# Gar...Bo knows..Granny Smith



## capt wade (Oct 5, 2009)

This afternoon as I was on the way home from the office I gave my ole pal Garbo a call, and asked if he might happen to be in town and up for dinner.
After a short conversation he instructed me to grab two Granny Smith apples, three yellow squash, a bag of brown sugar, and some whole cloves and meet him at his place in an hour.

First thought that went through my mind was What Tha Fish, has Garbo got up his sleeve for dinner tonight.

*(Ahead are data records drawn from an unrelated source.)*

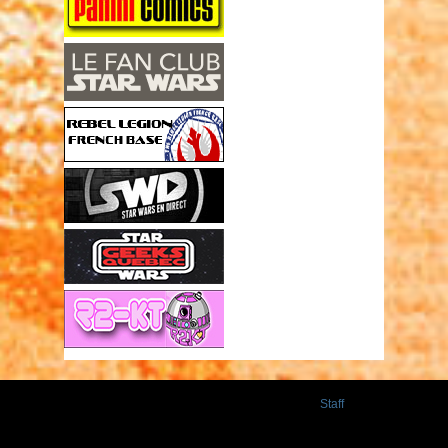
Staff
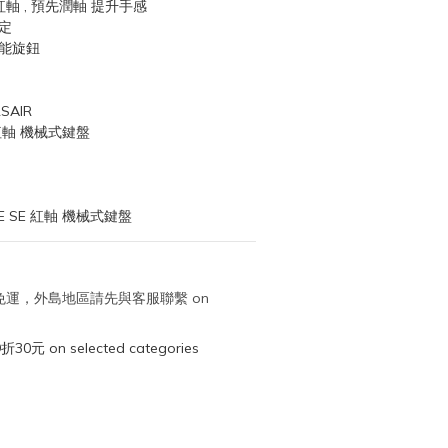
性紅軸 , 預先潤軸 提升手感
定
功能旋鈕
AIR
 紅軸 機械式鍵盤
E SE 紅軸 機械式鍵盤
取免運，外島地區請先與客服聯繫 on
元 on selected categories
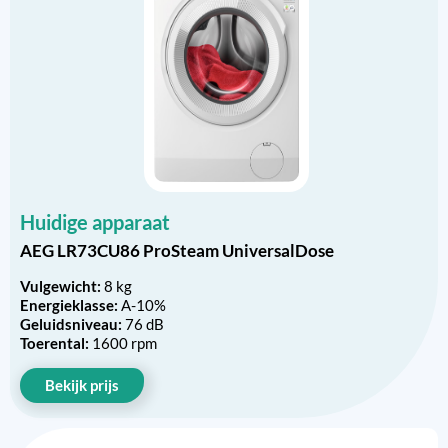
Huidige apparaat
AEG LR73CU86 ProSteam UniversalDose
Vulgewicht:
8 kg
Energieklasse:
A-10%
Geluidsniveau:
76 dB
Toerental:
1600 rpm
Bekijk prijs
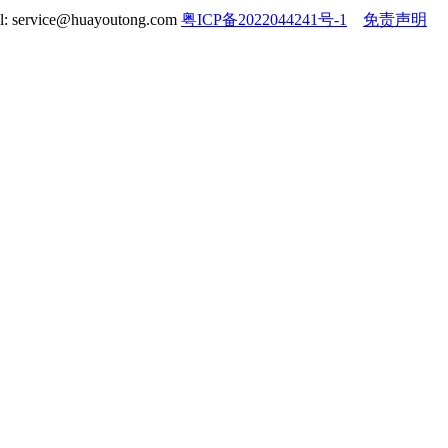
ervice@huayoutong.com
粤ICP备2022044241号-1
免责声明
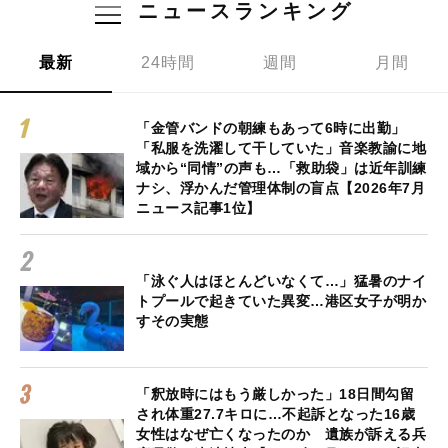
ニュースランキング
最新
24時間
週間
月間
「金管バンドの朝練もあって6時に出勤」
「私服を洗濯して干していた」音楽教諭に地
域から“同情”の声も…「救助袋」は近年訓練
ナシ、浮かんだ管理体制の盲点【2026年7月
ニュース記事1位】
「泳ぐ人はほとんどいなくて…」猛暑のナイ
トプールで起きていた異変…港区女子が明か
すその実態
「釈放時にはもう厳しかった」18日間勾留
され体重27.7キロに…不起訴となった16歳
女性はなぜ亡くなったのか 遺族が訴える兵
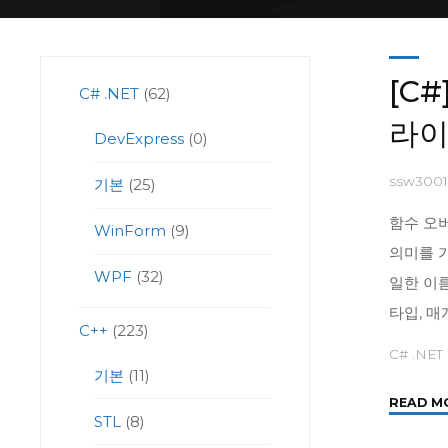
[C
C# .NET
(62)
라
DevExpress
(0)
ssw300
기본
(25)
함수 오버
WinForm
(9)
의미를 
WPF
(32)
일한 이
타입, 
C++
(223)
C# .NET
기본
(11)
READ M
STL
(8)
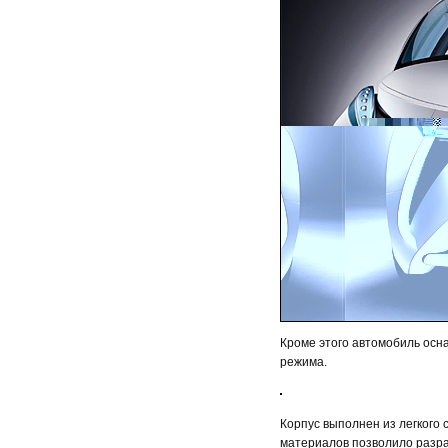
Кроме этого автомобиль ос
режима.
Корпус выполнен из легкого 
материалов позволило разрабо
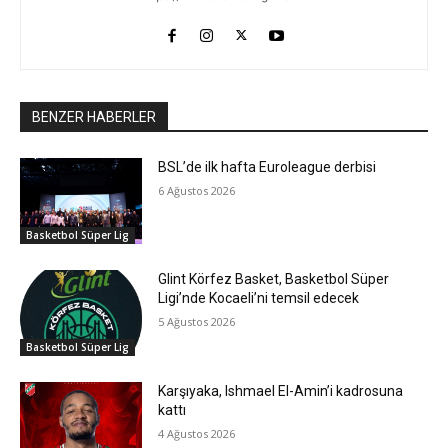
BENZER HABERLER
BSL’de ilk hafta Euroleague derbisi
6 Ağustos 2026
Basketbol Süper Lig
Glint Körfez Basket, Basketbol Süper
Ligi’nde Kocaeli’ni temsil edecek
5 Ağustos 2026
Basketbol Süper Lig
Karşıyaka, Ishmael El-Amin’i kadrosuna
kattı
4 Ağustos 2026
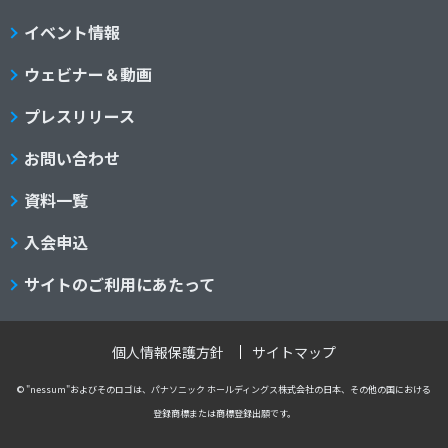
イベント情報
ウェビナー＆動画
プレスリリース
お問い合わせ
資料一覧
入会申込
サイトのご利用にあたって
個人情報保護方針
サイトマップ
© "nessum"およびそのロゴは、パナソニック ホールディングス株式会社の日本、その他の国における
登録商標または商標登録出願です。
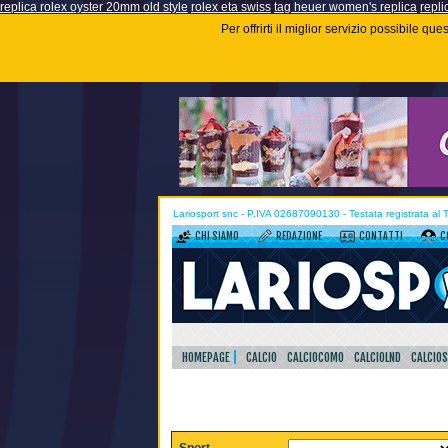
replica rolex oyster 20mm old style
rolex eta swiss
tag heuer women's replica
repli
Per offrirti il miglior servizio possibile q
Lariosport snc - P.IVA 02687090130 - Testata registrata al
CHI SIAMO
REDAZIONE
CONTATTI
C
HOMEPAGE
CALCIO
CALCIOCOMO
CALCIOLND
CALCIO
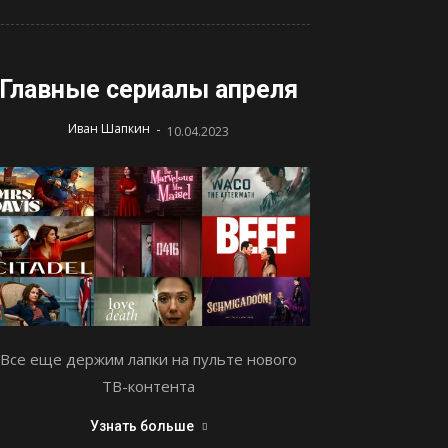
Главные сериалы апреля
-
Иван Шапкин
10.04.2023
Все еще держим лапки на пульте нового
ТВ-контента
Узнать больше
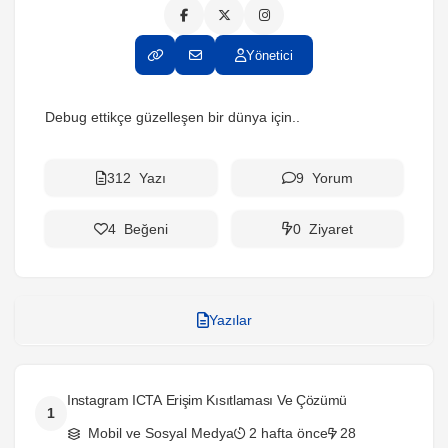
Yönetici
Debug ettikçe güzelleşen bir dünya için..
312
Yazı
9
Yorum
4
Beğeni
0
Ziyaret
Yazılar
Instagram ICTA Erişim Kısıtlaması Ve Çözümü
1
Mobil ve Sosyal Medya
2 hafta önce
28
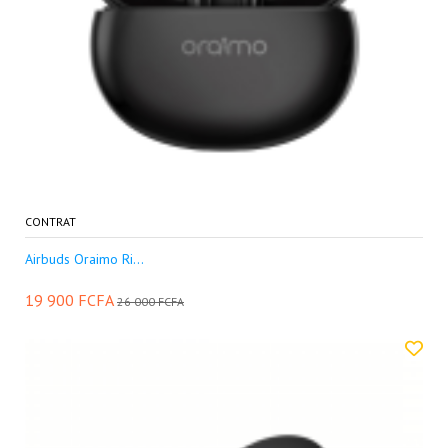
CONTRAT
Airbuds Oraimo Ri...
19 900 FCFA
26 000 FCFA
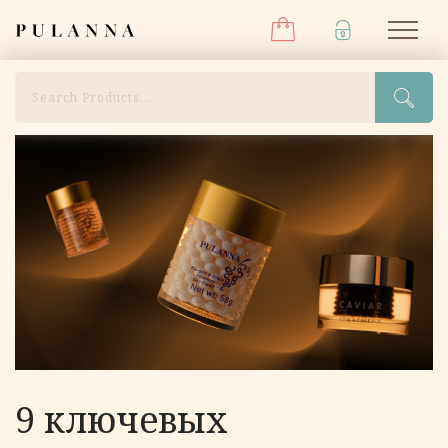
Меню
Перейти
Pulanna
М
к
содержимому
Поиск
9 ключевых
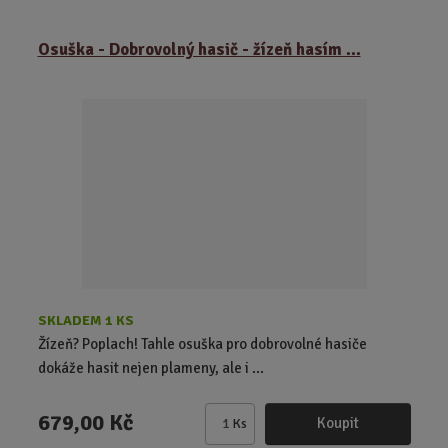
m
ě
Osuška - Dobrovolný hasič - žízeň hasím ...
n
i
t
p
o
č
e
t
SKLADEM 1 KS
Žízeň? Poplach! Tahle osuška pro dobrovolné hasiče
dokáže hasit nejen plameny, ale i ...
679,00 Kč
Koupit
Ks
Z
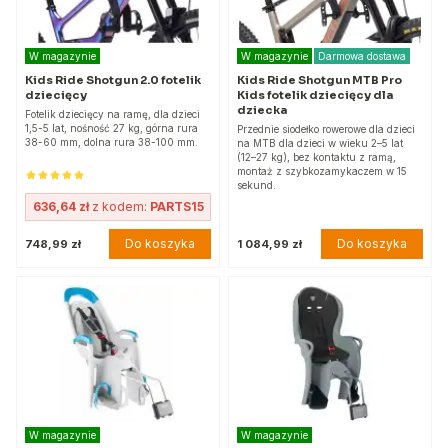
W magazynie
W magazynie
Darmowa dostawa
Kids Ride Shotgun 2.0 fotelik
Kids Ride Shotgun MTB Pro
dziecięcy
Kids fotelik dziecięcy dla
dziecka
Fotelik dziecięcy na ramę, dla dzieci
1,5-5 lat, nośność 27 kg, górna rura
Przednie siodełko rowerowe dla dzieci
38-60 mm, dolna rura 38-100 mm.
na MTB dla dzieci w wieku 2–5 lat
(12–27 kg), bez kontaktu z ramą,
montaż z szybkozamykaczem w 15
sekund.
636,64 zł
z kodem:
PARTS15
Do koszyka
Do koszyka
748,99 zł
1 084,99 zł
W magazynie
W magazynie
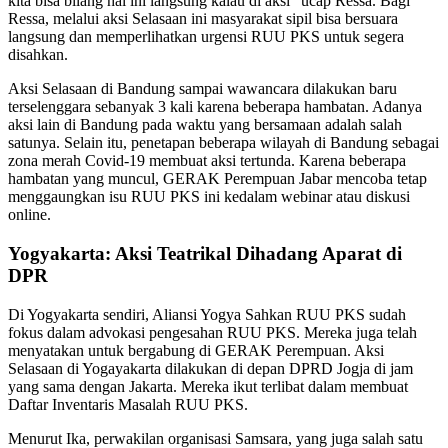
kita bisa bilang hal ini langsung kalau di aksi” ucap Ressa. Bagi
Ressa, melalui aksi Selasaan ini masyarakat sipil bisa bersuara
langsung dan memperlihatkan urgensi RUU PKS untuk segera
disahkan.
Aksi Selasaan di Bandung sampai wawancara dilakukan baru
terselenggara sebanyak 3 kali karena beberapa hambatan. Adanya
aksi lain di Bandung pada waktu yang bersamaan adalah salah
satunya. Selain itu, penetapan beberapa wilayah di Bandung sebagai
zona merah Covid-19 membuat aksi tertunda. Karena beberapa
hambatan yang muncul, GERAK Perempuan Jabar mencoba tetap
menggaungkan isu RUU PKS ini kedalam webinar atau diskusi
online.
Yogyakarta: Aksi Teatrikal Dihadang Aparat di
DPR
Di Yogyakarta sendiri, Aliansi Yogya Sahkan RUU PKS sudah
fokus dalam advokasi pengesahan RUU PKS. Mereka juga telah
menyatakan untuk bergabung di GERAK Perempuan. Aksi
Selasaan di Yogayakarta dilakukan di depan DPRD Jogja di jam
yang sama dengan Jakarta. Mereka ikut terlibat dalam membuat
Daftar Inventaris Masalah RUU PKS.
Menurut Ika, perwakilan organisasi Samsara, yang juga salah satu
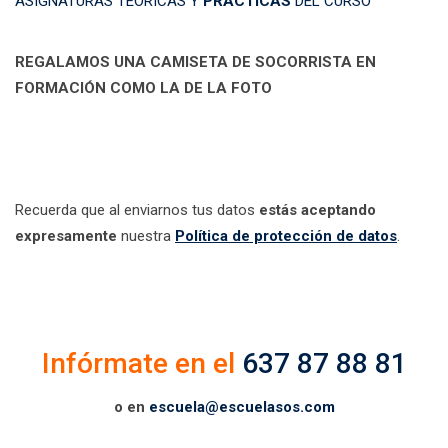
ASIGNATURAS TEÓRICAS Y
PRÁCTICAS
DEL CURSO
REGALAMOS UNA CAMISETA DE SOCORRISTA EN
FORMACIÓN COMO LA DE LA FOTO
Recuerda que al enviarnos tus datos
estás aceptando
expresamente
nuestra
Política de protección de datos
.
Infórmate en el
637 87 88 81
o en
escuela@escuelasos.com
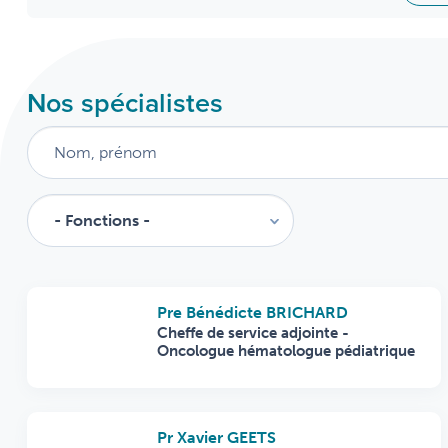
Nos spécialistes
Pre Bénédicte BRICHARD
Cheffe de service adjointe -
Oncologue hématologue pédiatrique
Pr Xavier GEETS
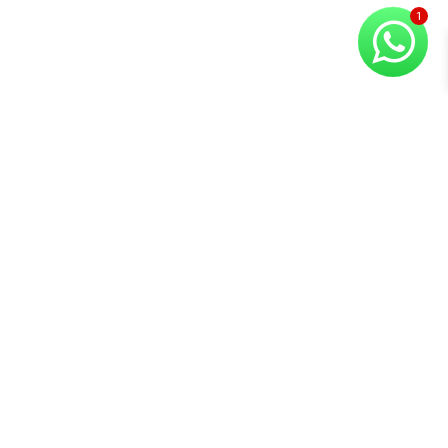
Copyright © 2026 Compuvision Hermanos
Atención al
Contacto
Secciones
cliente
Lunes a Sábado
Inicio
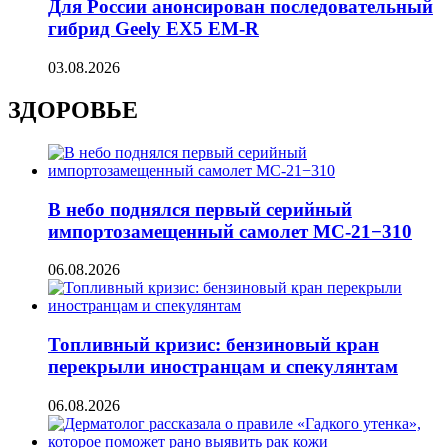
Для России анонсирован последовательный
гибрид Geely EX5 EM-R
03.08.2026
ЗДОРОВЬЕ
В небо поднялся первый серийный
импортозамещенный самолет МС-21−310
06.08.2026
Топливный кризис: бензиновый кран
перекрыли иностранцам и спекулянтам
06.08.2026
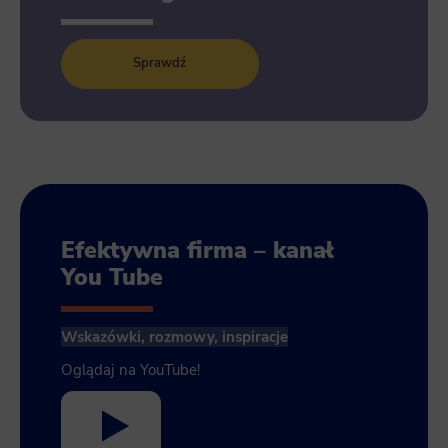
Sprawdź
Efektywna firma – kanał
You Tube
Wskazówki, rozmowy, inspiracje
Oglądaj na YouTube!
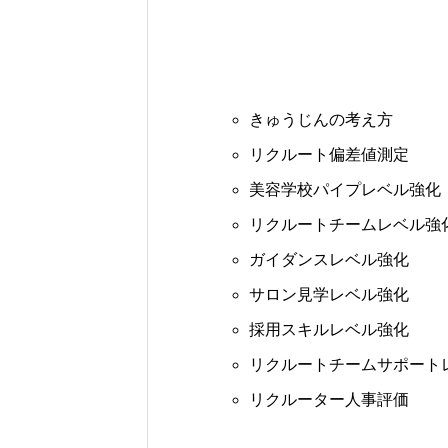
きゅうじんの考え方
リクルート偏差値測定
美容学校パイプレベル強化
リクルートチームレベル強
ガイダンスレベル強化
サロン見学レベル強化
採用スキルレベル強化
リクルートチームサポート
リクルーター人事評価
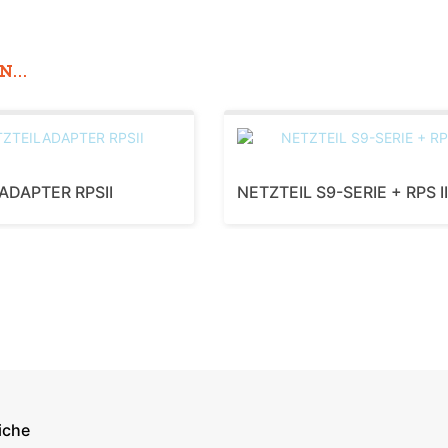
...
ADAPTER RPSII
NETZTEIL S9-SERIE + RPS II
iche
econdary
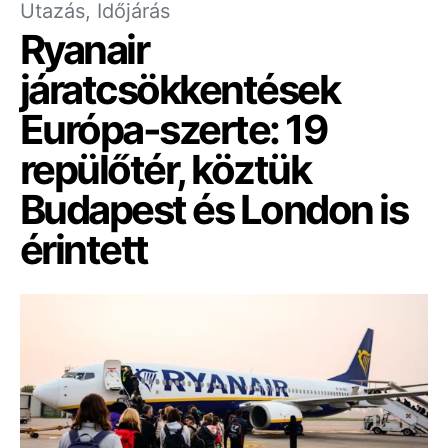
Utazás, Időjárás
Ryanair
járatcsökkentések
Európa-szerte: 19
repülőtér, köztük
Budapest és London is
érintett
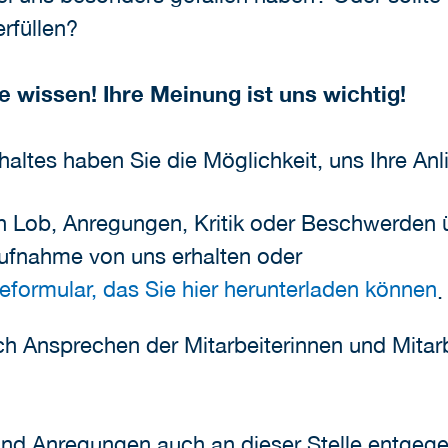
rfüllen?
te wissen!
Ihre Meinung ist uns wichtig!
altes haben Sie die Möglichkeit, uns Ihre Anl
ob, Anregungen, Kritik oder Beschwerden ü
Aufnahme von uns erhalten oder
formular, das Sie hier herunterladen können
.
ch Ansprechen der Mitarbeiterinnen und Mitarb
nd Anregungen auch an dieser Stelle entgege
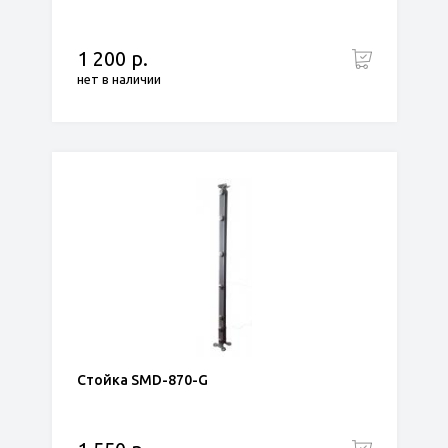
1 200 р.
нет в наличии
Стойка SMD-870-G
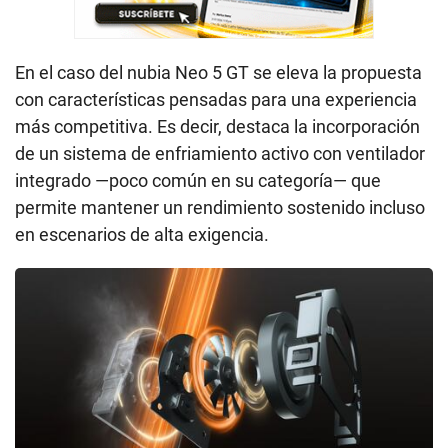
En el caso del nubia Neo 5 GT se eleva la propuesta
con características pensadas para una experiencia
más competitiva. Es decir, destaca la incorporación
de un sistema de enfriamiento activo con ventilador
integrado —poco común en su categoría— que
permite mantener un rendimiento sostenido incluso
en escenarios de alta exigencia.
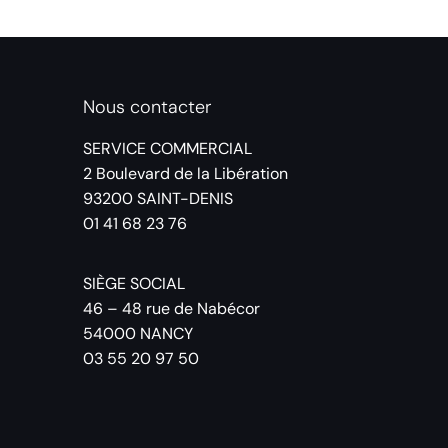
Nous contacter
SERVICE COMMERCIAL
2 Boulevard de la Libération
93200 SAINT-DENIS
01 41 68 23 76
SIÈGE SOCIAL
46 – 48 rue de Nabécor
54000 NANCY
03 55 20 97 50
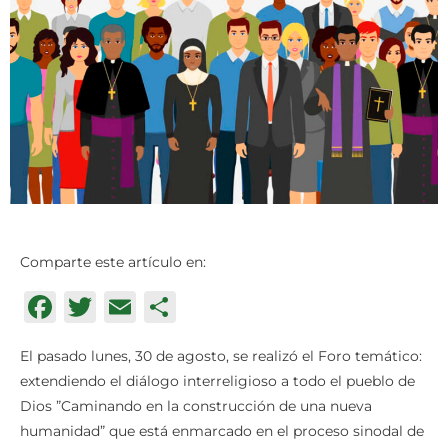
Comparte este artículo en:
Facebook
Twitter
Email
Compartir
El pasado lunes, 30 de agosto, se realizó el Foro temático:
extendiendo el diálogo interreligioso a todo el pueblo de
Dios ”Caminando en la construcción de una nueva
humanidad” que está enmarcado en el proceso sinodal de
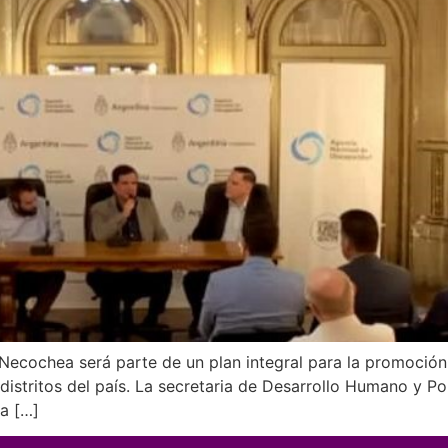
Necochea será parte de un plan integral para la promoción
istritos del país. La secretaria de Desarrollo Humano y Pol
la […]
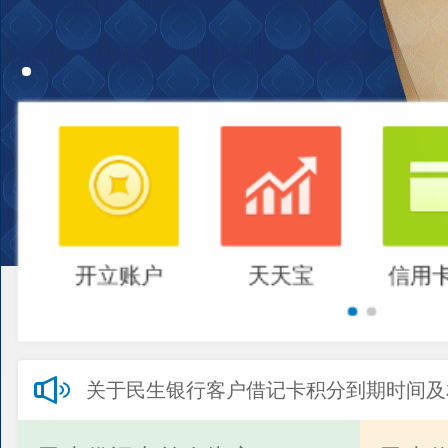
开立账户
天天宝
信用
关于民生银行客户借记卡积分到期时间及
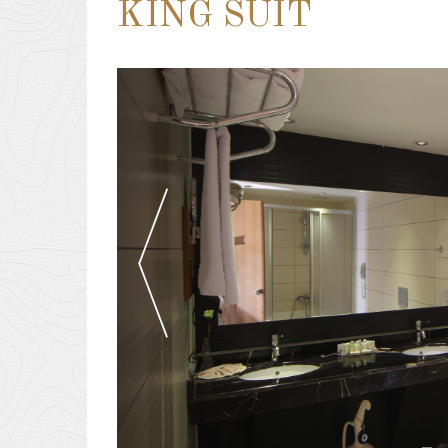
KING SUIT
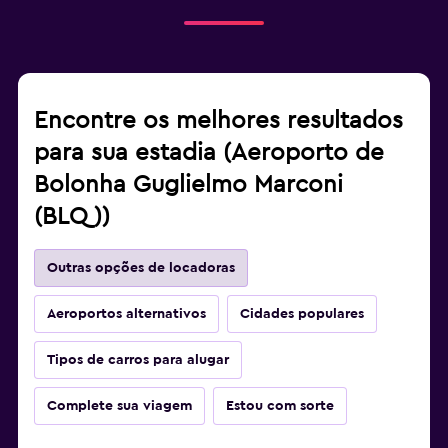
Encontre os melhores resultados
para sua estadia (Aeroporto de
Bolonha Guglielmo Marconi
(BLQ))
Outras opções de locadoras
Aeroportos alternativos
Cidades populares
Tipos de carros para alugar
Complete sua viagem
Estou com sorte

Shortly after a quick trip to Winn Dixie, to acquire the desired goods I arrived at Garbo's gated community, after conning the guards into letting me through I pulled up to his house. I walked inside with two Granny Smith apples, three yellow squash, one bag of brown sugar, and some whole cloves. We greeted and I proceeded to inquire just what on earth his plan was for this miss match of ingredients for our dinner tonight.

Garbo handed me and icy cold beer and told me to just sit back and wait as he had something special on his mind for dinner.

Now I've eaten several of Garbo's world famous steaks in my day, and let me tell ya'll there's very few restaurant in the panhandle that can even come close to his mastery of a ribeye. However, I was really curious as to how a steak and a Granny Smith apple were ever going to belong on the same plate as one another.

*Ya'll, the som buck can cook a pork loin too.......*

I was blown away, Garbo whipped up some thinly sliced pork loin topped with a chutney sauce (that's where the ole Granny Smith apples came into play), with a side of baked yellow squash and wild rice.

Here's the finished product!


----------



## The LaJess II (Oct 3, 2007)

capt wade said:


> This afternoon as I was on the way home from the office I gave my ole pal Garbo a call, and asked if he might happen to be in town and up for dinner.
> After a short conversation he instructed me to grab two Granny Smith apples, three yellow squash, a bag of brown sugar, and some whole cloves and meet him at his place in an hour.
> 
> First thought that went through my mind was What Tha Fish, has Garbo got up his sleeve for dinner tonight.
> ...


I miss Garbo. 

I've spent 3 hrs this week looking for a good recipe for pork loin. Mine is always dried out. If he will share please, please, send that recipe. Thanks for sharing and please let Garbo know that he has a lot of people on here that really misses him.


----------



## Loruna (Aug 3, 2013)

^^^ pork loin is pretty easy in the oven.
I usually cook about four pounds dry rubbed with old bay, garlic and black pepper. Cut up one stick of butter placed underneath the loins and wrapped tight and tent with aluminum foil in a broiler pan at 280 degrees for 2.5 to 3 hours. 
Comes out juicy and fall apart every time, cut up in pan and mix butter and pork juicices together.


----------



## Five Prongs Of Fury (Apr 15, 2008)

That looks good, really good!!!


----------



## Catchin Hell (Oct 9, 2007)

Dang....:001_huh:


----------